If we have turned away, then we have turned from something we rejected, the ideal. We hear it in the Ten Commandments, in the Shema (Deuteronomy 6:4-8), in the Proverbs (1:8, 2:1, 4:1, 8:32, 19:26, etc.), Ephesians 6, and scores of other places. The fact that the perfect will not be restored until the return of the Lord does not change the fact that restoration has begun in the redemptive work of Christ. We are part of that work; it is done in us and through us. There is no excuse for our families to be just like everybody else’s. We are empowered and called to a high and challenging task. We have been turned toward one another and are being turned day by day.
So let this healing begin in the household of faith. We do not share the same theology as those who devour their children and disdain their fathers. Even the fathers among us are children ourselves and not merely of earthly parents. The way we treat our earthly parents is a testimony of how we view our heavenly Father. Similarly, our view of children must be expressed by those who have been purchased from hopelessness and adopted as sons and daughters of our most benevolent Creator. We do not have the option to let past outrages (even real ones) define our lives or behavior because we are also forgiven of real outrages against the only one who is truly righteous.
It is difficult and probably wrong-headed to try to extract only one focus from this passage. It’s not merely talking about nuclear families nor is the meaning only eschatological. The Lord teaches us about great things through familiar ones and then shows us the obverse view to help us understand the greatness of the familiar. One writer called the home “the world in miniature.” That picture well conveys what I mean. A nation that gets family right can only do so if its citizens are seeking God. This implies an answer for our nation’s most obvious problems. And yes, that answer is the good news of Christ, but we must not neglect the gospel witness of family done God’s way. In a sense, evangelistic churches made up of languishing marriages and families are preaching points located in burning buildings—they won’t preach long or to growing crowds.

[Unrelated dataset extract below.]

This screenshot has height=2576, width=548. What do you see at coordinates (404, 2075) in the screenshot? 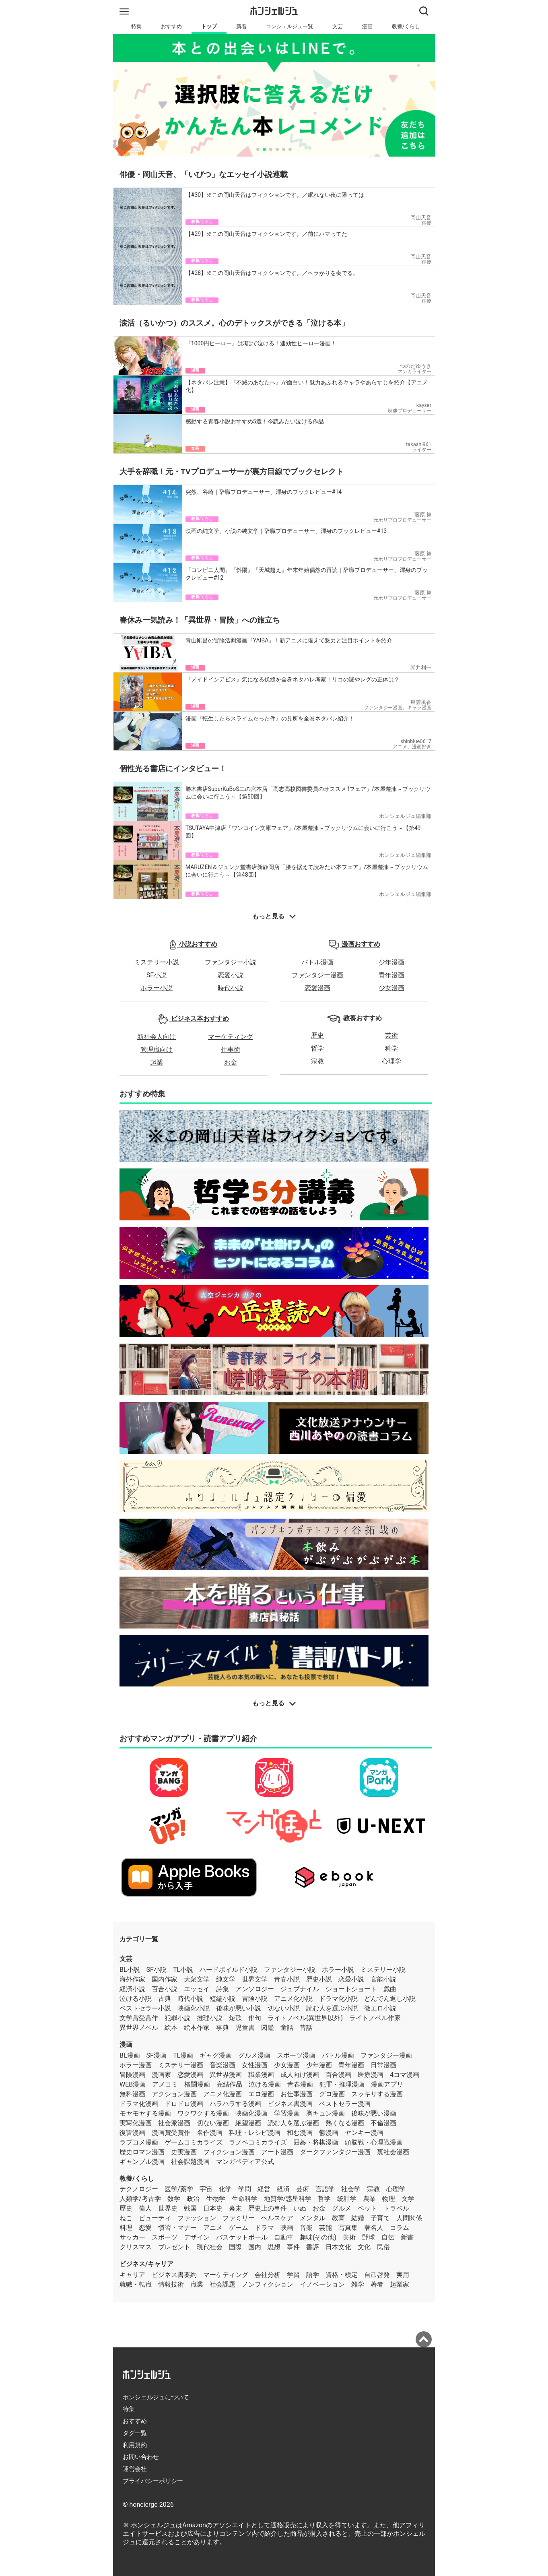 I see `4コマ漫画` at bounding box center [404, 2075].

Have you followed the path toward which the Lord has turned you? Are you a godly husband, wife, father, mother? Do you honor your father and mother in any way they would call “honor?” What do the closest observers of your home discern about your God from the way you operate?
It is thankfully not the habit of Clan Ledbetter but I know folks who haven’t seen their kids for years, for no particular reason. The road and phone service run both ways. I know children who never call their parents because of simple disinterest. Not every family is smotheringly close, I know, but let me offer a modest admonition to those whose family relations are coldly distant. Call your folks while you can. Send a nice card to the most cantankerous of your near kin. Reach across the years to family members with whom you have simply lost touch. It happens, I know, but so do a lot of things that shouldn’t. If nothing else, consider this nurture of those that God has placed closest to you a dramatic testimony that he reached out to you when you were hostile to him.
In the broadest and most particular application, the hearts of parents and children have been turned toward one another within the people of God. He has set us on the right path and empowered us to walk. Now, take a step.